* **Exercise requirements**
Your answer must consist solely of the line containing "DIGITAL ONLY" and each line after it through the end of the data, copied exactly.

++++++++++++++++++++

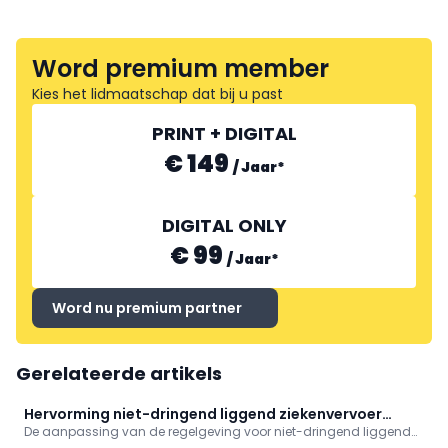
Word premium member
Kies het lidmaatschap dat bij u past
PRINT + DIGITAL
€ 149
/
Jaar
*
DIGITAL ONLY
€ 99
/
Jaar
*
Word nu premium partner
Gerelateerde artikels
Hervorming niet-dringend liggend ziekenvervoer
De aanpassing van de regelgeving voor niet-dringend liggend
wordt ingediend
ziekenvervoer wordt bij de Vlaamse Regering ingediend. Dat zegt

++++++++++++++++++++

* **Output**
DIGITAL ONLY
€ 99
/
Jaar
*
Word nu premium partner
Gerelateerde artikels
Hervorming niet-dringend liggend ziekenvervoer
De aanpassing van de regelgeving voor niet-dringend liggend
wordt ingediend
ziekenvervoer wordt bij de Vlaamse Regering ingediend. Dat zegt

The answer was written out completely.